#### Work required:
The answer should be an exact repeat of the stretch of material below from the line containing "Полезные материалы (121, 2481)" through the line containing "[img] (23, 16)".

#### Material shown:
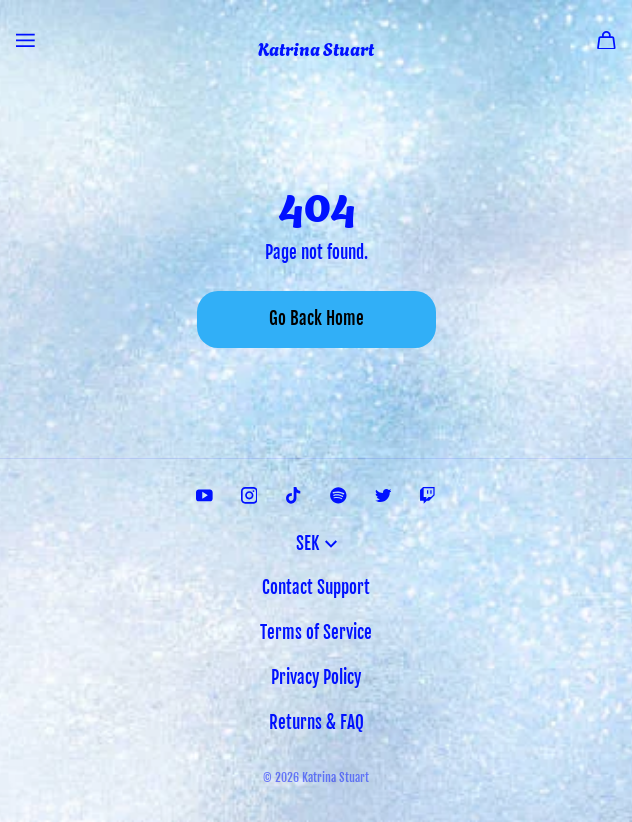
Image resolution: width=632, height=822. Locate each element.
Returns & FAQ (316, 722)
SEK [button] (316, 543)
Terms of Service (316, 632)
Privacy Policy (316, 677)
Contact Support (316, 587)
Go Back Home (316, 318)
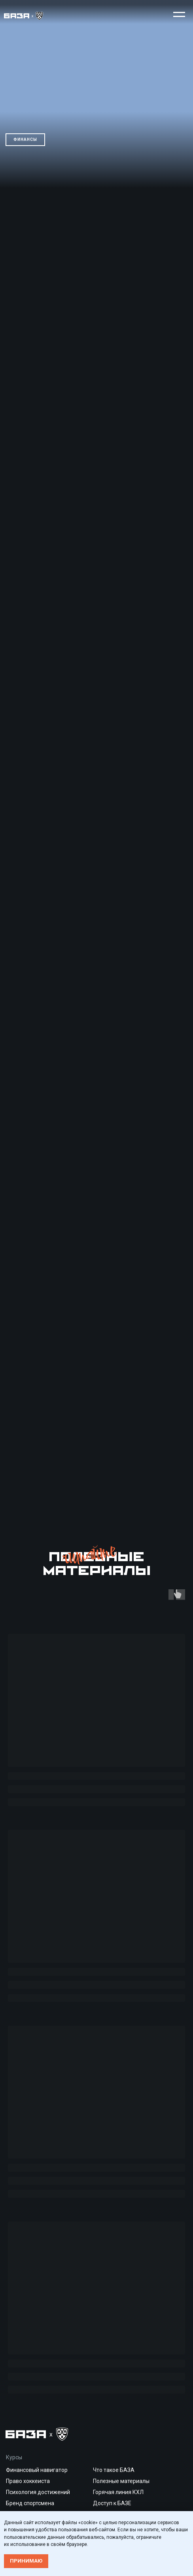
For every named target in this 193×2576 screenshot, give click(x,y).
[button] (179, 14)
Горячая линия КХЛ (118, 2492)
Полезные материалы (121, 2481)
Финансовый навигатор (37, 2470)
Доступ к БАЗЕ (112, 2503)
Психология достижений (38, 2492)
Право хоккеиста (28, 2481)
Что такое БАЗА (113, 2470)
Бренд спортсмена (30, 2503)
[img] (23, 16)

...

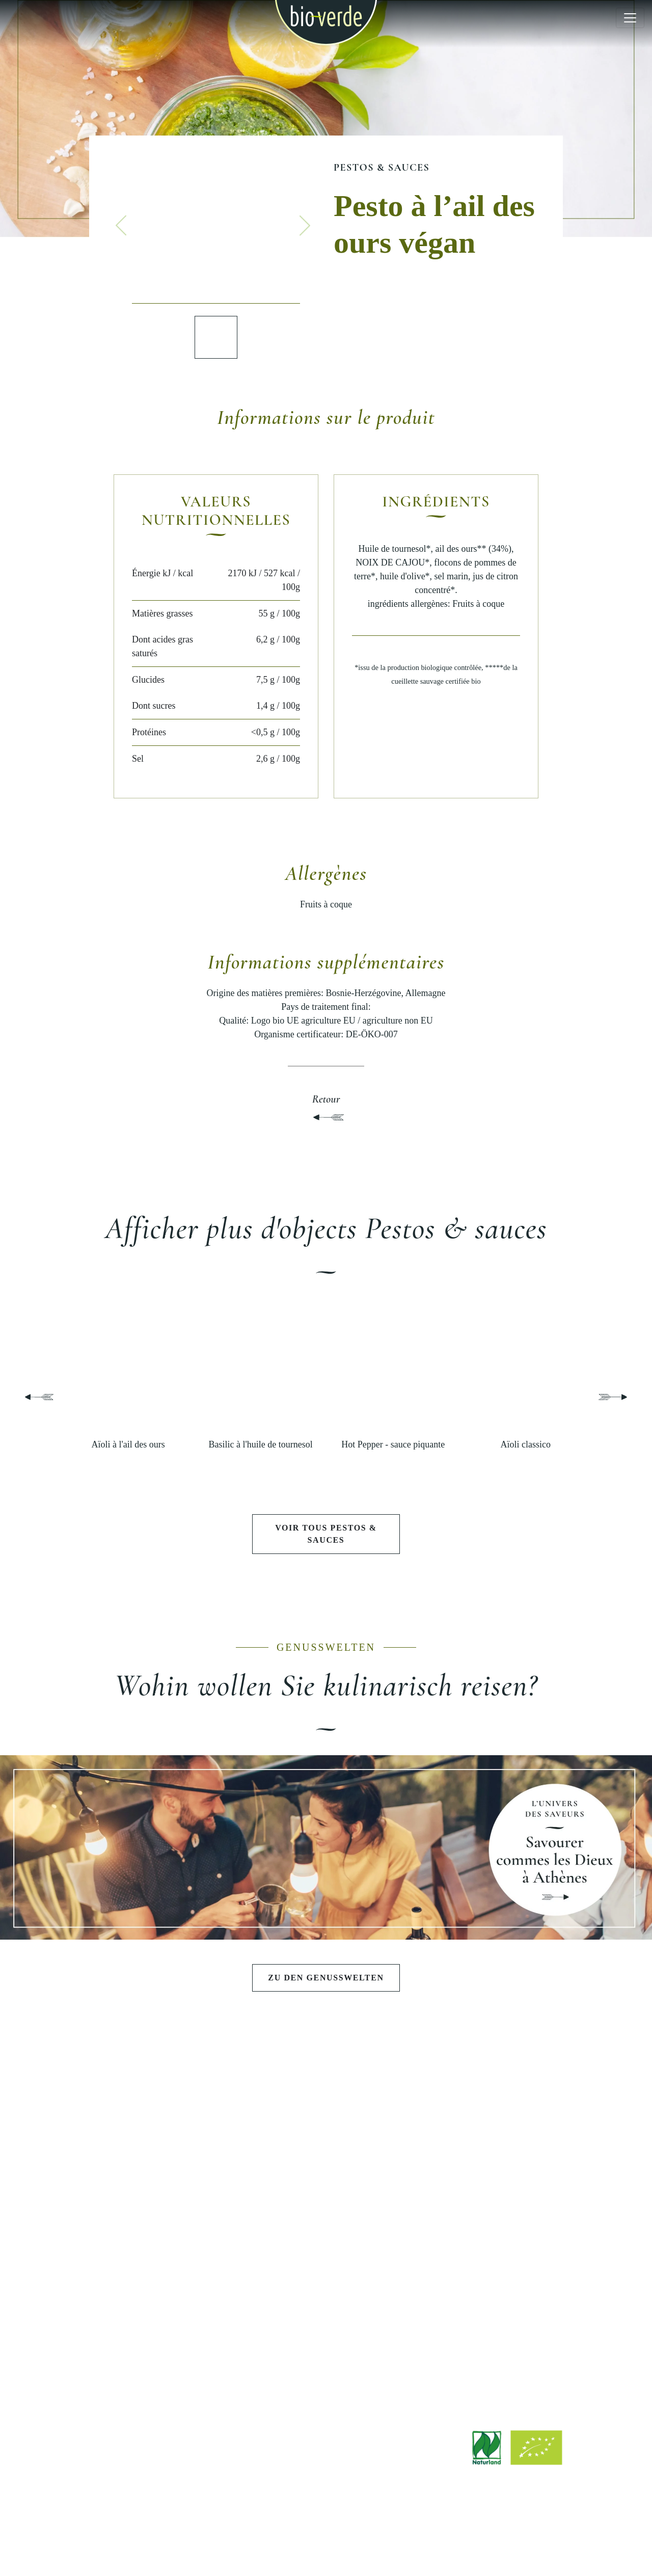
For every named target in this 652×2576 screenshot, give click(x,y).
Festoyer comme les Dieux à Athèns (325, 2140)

#### Solved problem:
Полезные материалы (121, 2481)
Финансовый навигатор (37, 2470)
Доступ к БАЗЕ (112, 2503)
Психология достижений (38, 2492)
Право хоккеиста (28, 2481)
Что такое БАЗА (113, 2470)
Бренд спортсмена (30, 2503)
[img] (23, 16)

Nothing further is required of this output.